BusinessNewsDaily: How many years did you work at becoming a well-known musician before finally getting some recognition?
Erika Jayne: I've always been a performer. When I was three years old I used to put on shows for my family in the living room and I’ve been going ever since. The last three years, though, have been terrific. It's great that more than the four people in the living room are listening to my songs now.
BND: Did you have to endure a lot of rejection along the way?
E.J.: Of course, without rejection the journey wouldn't be as rewarding.
BND: What was your mental approach to dealing with that and continuing to pursue your dream?
E.J.: You have to believe in yourself and not allow rejection to break your spirit. No one has it easy. At the end of the day, I love what I do and was always going to fight for it.
BND: Did you have to change or refine your approach to your music or your marketing of your music in order to get noticed?
E.J.: This business is fluid. I think every artist to some degree has to evolve professionally and artistically.

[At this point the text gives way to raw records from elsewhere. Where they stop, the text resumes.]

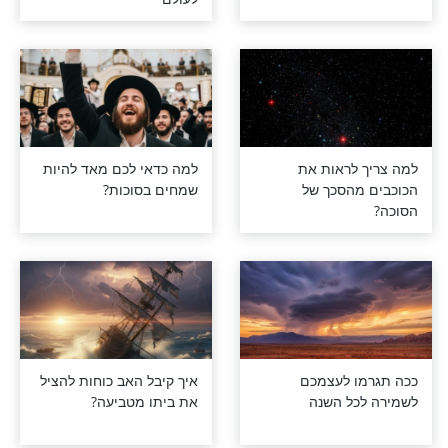
: מה אתה יכול
תעשו את זה ותקבלו
תה נוטל לולב
הבטחה להיות שמחים
לעולם
לראות את
למה כדאי לכם מאד להיות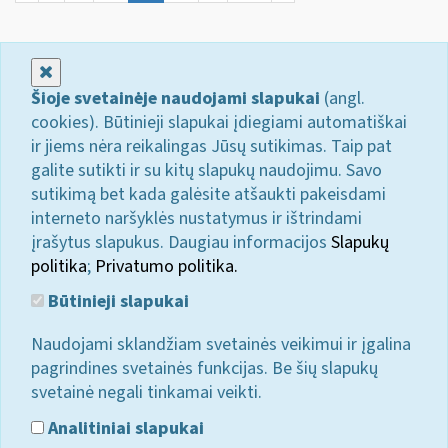
Uždaryti
Šioje svetainėje naudojami slapukai
(angl.
cookies). Būtinieji slapukai įdiegiami automatiškai
ir jiems nėra reikalingas Jūsų sutikimas. Taip pat
galite sutikti ir su kitų slapukų naudojimu. Savo
sutikimą bet kada galėsite atšaukti pakeisdami
interneto naršyklės nustatymus ir ištrindami
įrašytus slapukus. Daugiau informacijos
Slapukų
politika
;
Privatumo politika.
Būtinieji slapukai
Naudojami sklandžiam svetainės veikimui ir įgalina
pagrindines svetainės funkcijas. Be šių slapukų
svetainė negali tinkamai veikti.
Analitiniai slapukai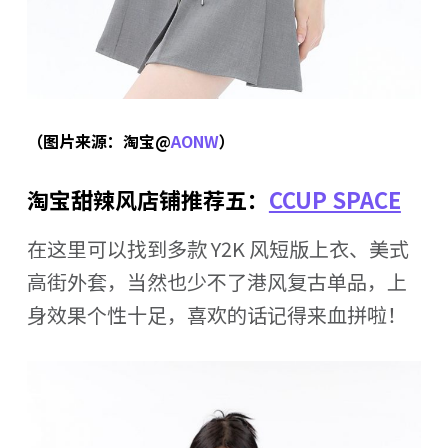
（图片来源：淘宝@
AONW
）
淘宝甜辣风店铺推荐五：
CCUP SPACE
在这里可以找到多款 Y2K 风短版上衣、美式
高街外套，当然也少不了港风复古单品，上
身效果个性十足，喜欢的话记得来血拼啦！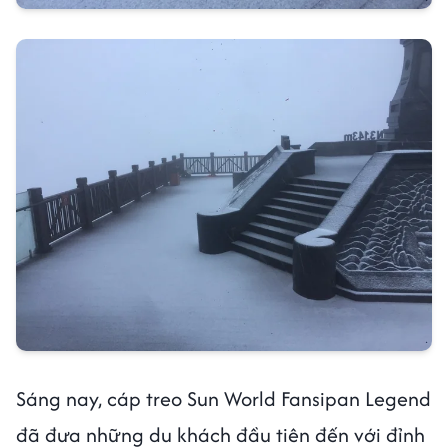
Sáng nay, cáp treo Sun World Fansipan Legend
đã đưa những du khách đầu tiên đến với đỉnh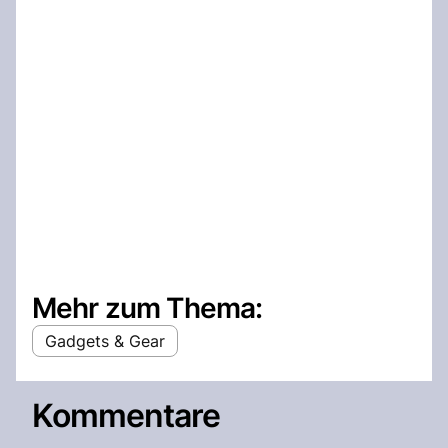
Mehr zum Thema:
Gadgets & Gear
Kommentare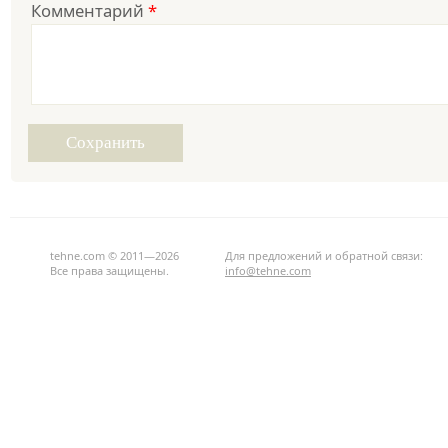
Комментарий
*
tehne.com © 2011—2026
Для предложений и обратной связи:
Все права защищены.
info@tehne.com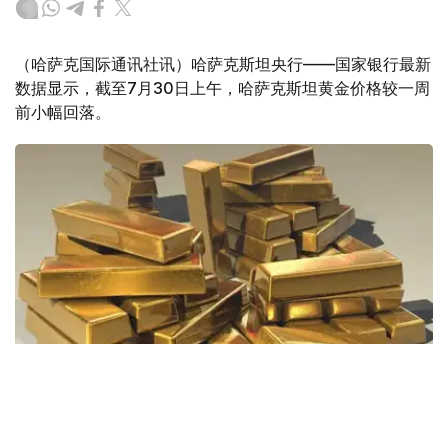
（哈萨克国际通讯社讯）哈萨克斯坦央行——国家银行最新
数据显示，截至7月30日上午，哈萨克斯坦黄金价格较一周
前小幅回落。
Фото: Pixabay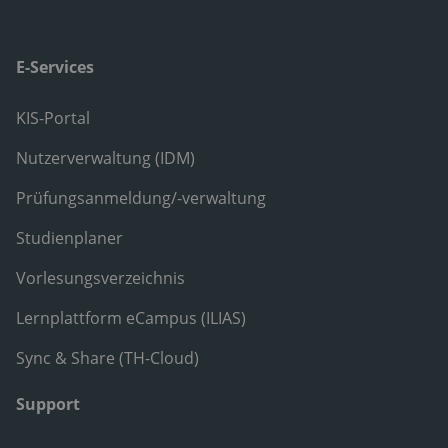
E-Services
KIS-Portal
Nutzerverwaltung (IDM)
Prüfungsanmeldung/-verwaltung
Studienplaner
Vorlesungsverzeichnis
Lernplattform eCampus (ILIAS)
Sync & Share (TH-Cloud)
Support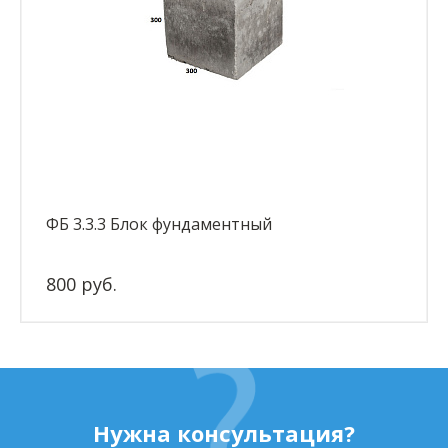
ФБ 3.3.3 Блок фундаментный
800 руб.
Нужна консультация?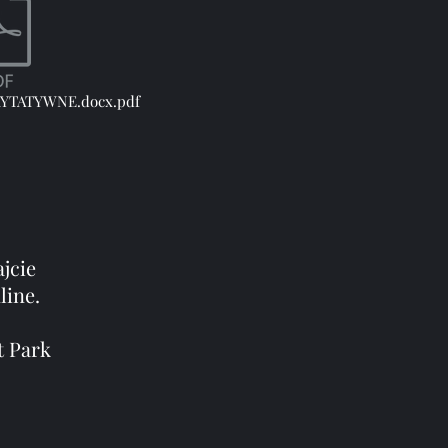
YTATYWNE.docx.pdf
jcie
line.
t Park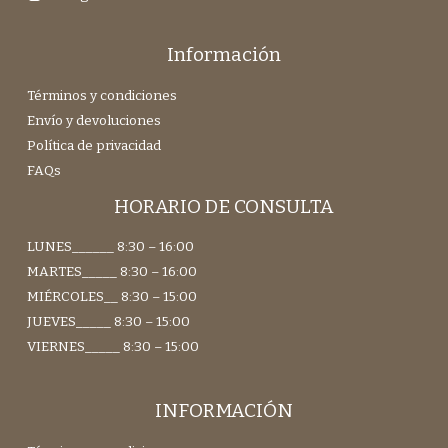
Información
Términos y condiciones
Envío y devoluciones
Política de privacidad
FAQs
HORARIO DE CONSULTA
LUNES______ 8:30 – 16:00
MARTES_____ 8:30 – 16:00
MIÉRCOLES__ 8:30 – 15:00
JUEVES_____ 8:30 – 15:00
VIERNES_____ 8:30 – 15:00
INFORMACIÓN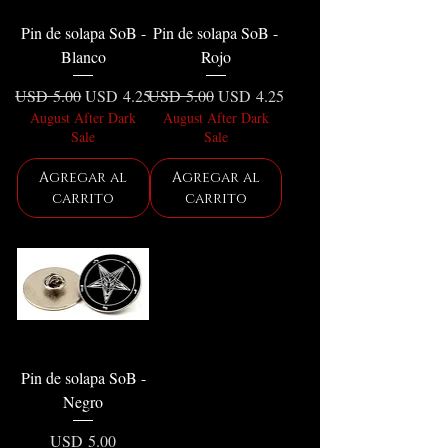
Pin de solapa SoB -
Pin de solapa SoB -
Blanco
Rojo
Precio
Precio de oferta
Precio
Precio de oferta
USD 5.00
USD 4.25
USD 5.00
USD 4.25
August After Dark
August After Dark
Sale
Sale
Agregar al
Agregar al
carrito
carrito
Pin de solapa SoB -
Negro
Precio
USD 5.00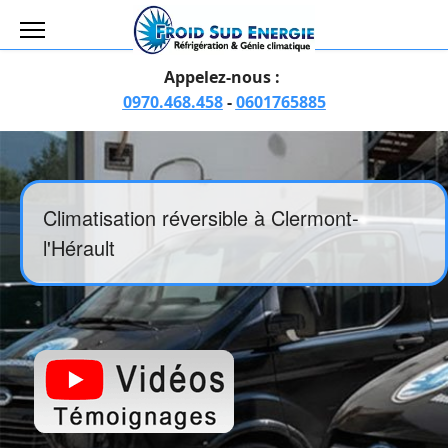
Appelez-nous :
0970.468.458
-
0601765885
Climatisation réversible à Clermont-
l'Hérault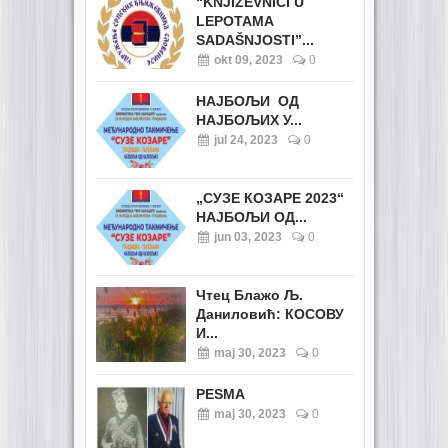
“KNJIŽEVNICI U
LEPOTAMA
SADAŠNJOSTI”...
okt 09, 2023
0
НАЈБОЉИ ОД
НАЈБОЉИХ У...
jul 24, 2023
0
„СУЗЕ КОЗАРЕ 2023“
НАЈБОЉИ ОД...
jun 03, 2023
0
Чтец Блажо Љ.
Даниловић: КОСОВУ
И...
maj 30, 2023
0
PESMA
maj 30, 2023
0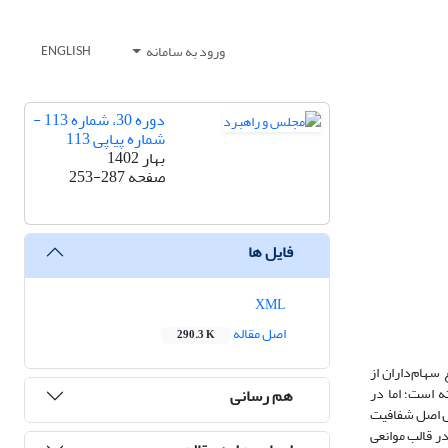
ورود به سامانه
ENGLISH
دوره 30، شماره 113 -
شماره پیاپی 113
بهار 1402
صفحه
253-287
فایل ها
XML
اصل مقاله
290.3 K
سهام‌داران از
پذیرش قرار گرفته است؛ اما در
هم رسانی
یل اصل شفافیت
ر قالب موانعی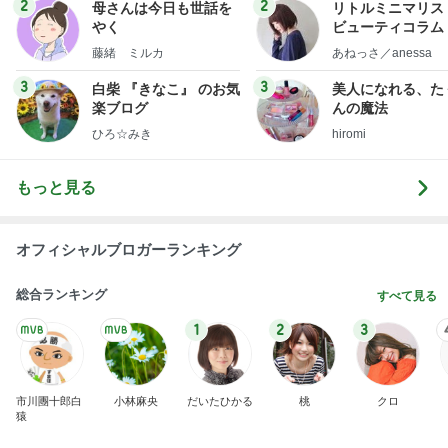
2
2
母さんは今日も世話を
リトルミニマリス
やく
ビューティコラム 
little minimalist'
藤緒 ミルカ
あねっさ／anessa
uty colum
3
3
白柴 『きなこ』 のお気
美人になれる、た
楽ブログ
んの魔法
ひろ☆みき
hiromi
もっと見る
オフィシャルブロガーランキング
総合ランキング
すべて見る
1
2
3
市川團十郎白
小林麻央
だいたひかる
桃
クロ
猿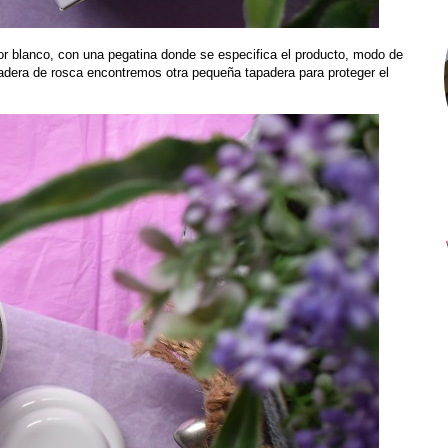
lor blanco, con una pegatina donde se especifica el producto, modo de
dera de rosca encontremos otra pequeña tapadera para proteger el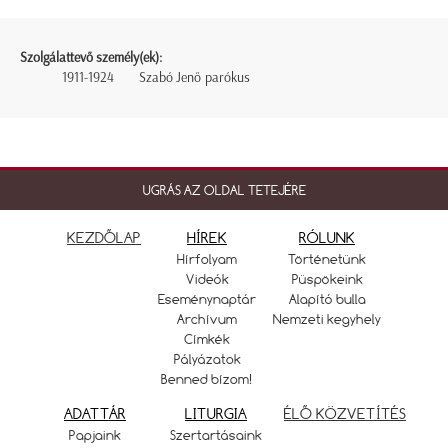
Szolgálattevő személy(ek):
1911-1924
Szabó Jenő parókus
UGRÁS AZ OLDAL TETEJÉRE
KEZDŐLAP
HÍREK
RÓLUNK
Hírfolyam
Történetünk
Videók
Püspökeink
Eseménynaptár
Alapító bulla
Archívum
Nemzeti kegyhely
Címkék
Pályázatok
Benned bízom!
ADATTÁR
LITURGIA
ÉLŐ KÖZVETÍTÉS
Papjaink
Szertartásaink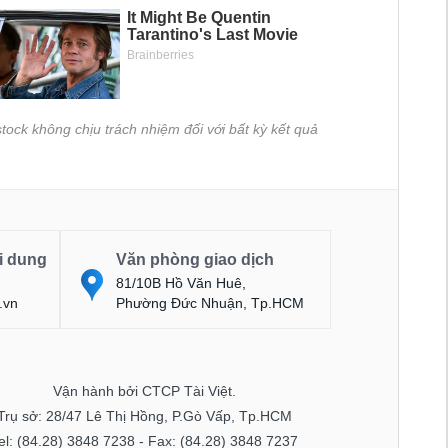
tock không chịu trách nhiệm đối với bất kỳ kết quả
i dung
Văn phòng giao dịch
81/10B Hồ Văn Huê,
.vn
Phường Đức Nhuận, Tp.HCM
Vận hành bởi CTCP Tài Việt.
Trụ sở: 28/47 Lê Thị Hồng, P.Gò Vấp, Tp.HCM
el: (84.28) 3848 7238 - Fax: (84.28) 3848 7237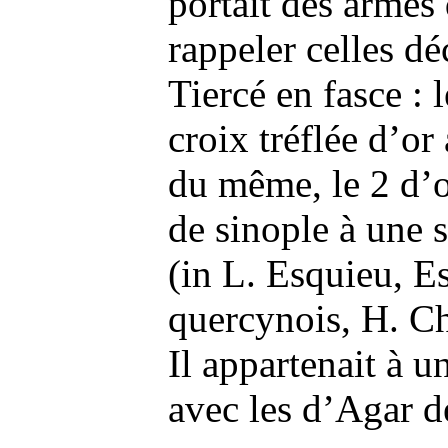
portait des armes 
rappeler celles dé
Tiercé en fasce : 
croix tréflée d’or
du même, le 2 d’or
de sinople à une s
(in L. Esquieu, E
quercynois, H. C
Il appartenait à u
avec les d’Agar d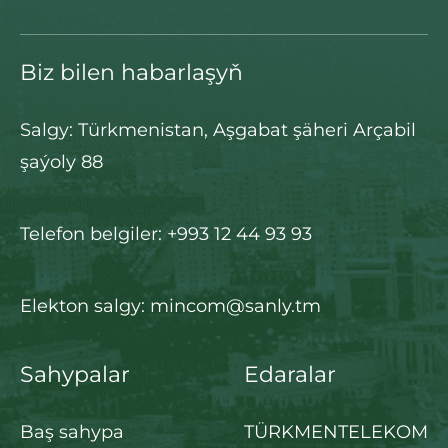
Biz bilen habarlaşyň
Salgy: Türkmenistan, Aşgabat şäheri Arçabil
şaýoly 88
Telefon belgiler: +993 12 44 93 93
Elekton salgy: mincom@sanly.tm
Sahypalar
Edaralar
Baş sahypa
TÜRKMENTELEKOM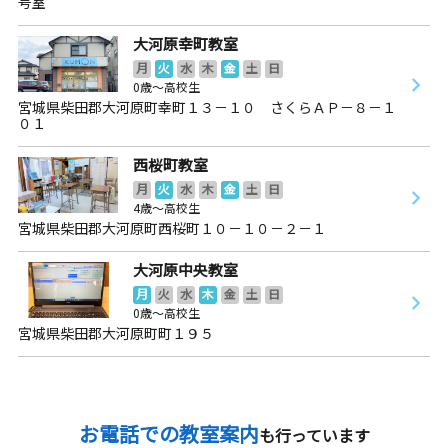
号室
大河原幸町教室
月
火
水
木
金
土
日
0歳～高校生
宮城県柴田郡大河原町幸町１３－１０ さくらＡＰ－８－１
０１
西桜町教室
月
火
水
木
金
土
日
4歳～高校生
宮城県柴田郡大河原町西桜町１０－１０－２－１
大河原中央教室
月
火
水
木
金
土
日
0歳～高校生
宮城県柴田郡大河原町町１９５
お電話での教室案内
も行っています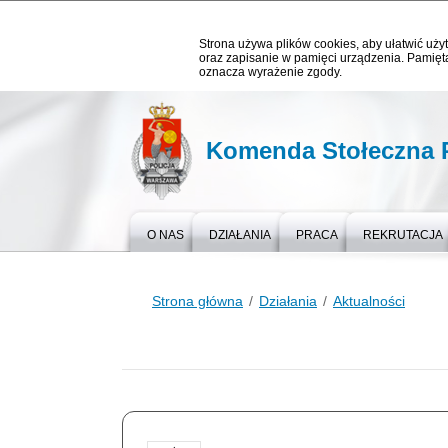
Strona używa plików cookies, aby ułatwić użyt
oraz zapisanie w pamięci urządzenia. Pamięta
oznacza wyrażenie zgody.
Komenda Stołeczna P
O NAS
DZIAŁANIA
PRACA
REKRUTACJA
Strona główna
Działania
Aktualności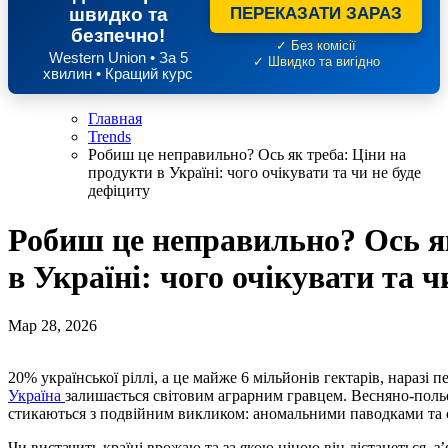
швидко та
ПЕРЕКАЗАТИ ЗАРАЗ
безпечно!
✓ Без комісії
Western Union • За 5
✓ Швидко та вигідно
хвилин • Кращий курс
Главная
Trends
Робиш це неправильно? Ось як треба: Ціни на
продукти в Україні: чого очікувати та чи не буде
дефіциту
Робиш це неправильно? Ось як
в Україні: чого очікувати та ч
Мар 28, 2026
20% української ріллі, а це майже 6 мільйонів гектарів, нараз
Україна
залишається світовим аграрним гравцем. Весняно-польо
стикаються з подвійним викликом: аномальними паводками та 
Чи вистачить країні врожаю та за якою ціною він дістанеться,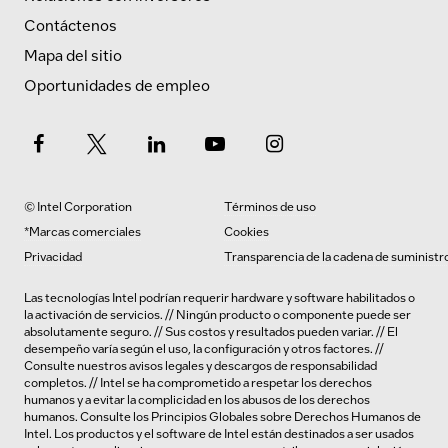
Contáctenos
Mapa del sitio
Oportunidades de empleo
© Intel Corporation
Términos de uso
*Marcas comerciales
Cookies
Privacidad
Transparencia de la cadena de suministr
Las tecnologías Intel podrían requerir hardware y software habilitados o
la activación de servicios. // Ningún producto o componente puede ser
absolutamente seguro. // Sus costos y resultados pueden variar. // El
desempeño varía según el uso, la configuración y otros factores. //
Consulte nuestros
avisos legales y descargos de responsabilidad
completos
. // Intel se ha comprometido a respetar los derechos
humanos y a evitar la complicidad en los abusos de los derechos
humanos.
Consulte los
Principios Globales sobre Derechos Humanos de
Intel. Los productos y el software de Intel están destinados a ser usados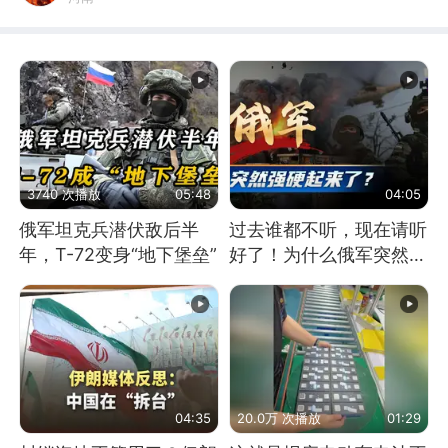
3740 次播放
05:48
04:05
俄军坦克兵潜伏敌后半
过去谁都不听，现在请听
年，T-72变身“地下堡垒”
好了！为什么俄军突然强
硬起来了？
04:35
20.0万 次播放
01:29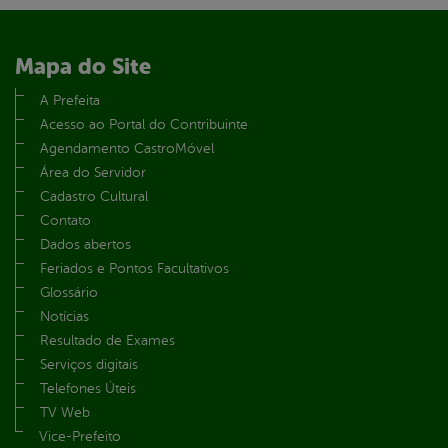
Mapa do Site
A Prefeita
Acesso ao Portal do Contribuinte
Agendamento CastroMóvel
Área do Servidor
Cadastro Cultural
Contato
Dados abertos
Feriados e Pontos Facultativos
Glossário
Notícias
Resultado de Exames
Serviços digitais
Telefones Úteis
TV Web
Vice-Prefeito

The only one who can afford to remain the same is Frank Sinatra.
BND: Did you ever consider giving up on pursuing your music professionally?
E.J.: No! I love what I do too much. I make a point to stay focused and now allow myself to be discouraged.
BND: How difficult is it to manage your "brand" and make sure that you stay true to yourself while still appealing to the public?
E.J.: The only thing you can be is yourself, people respond to that. As an artist your own unique "you" is what stands you apart from the rest, in a great way. I'm over the top and always will be.
BND: If you had it to do over again, would you handle your journey as a musical entrepreneur any differently?
E.J.: I honestly wouldn't change a thing. I've learned so many valuable lessons from both good and bad experiences. These lessons are all part of the journey so I’m able to look back now and embrace them.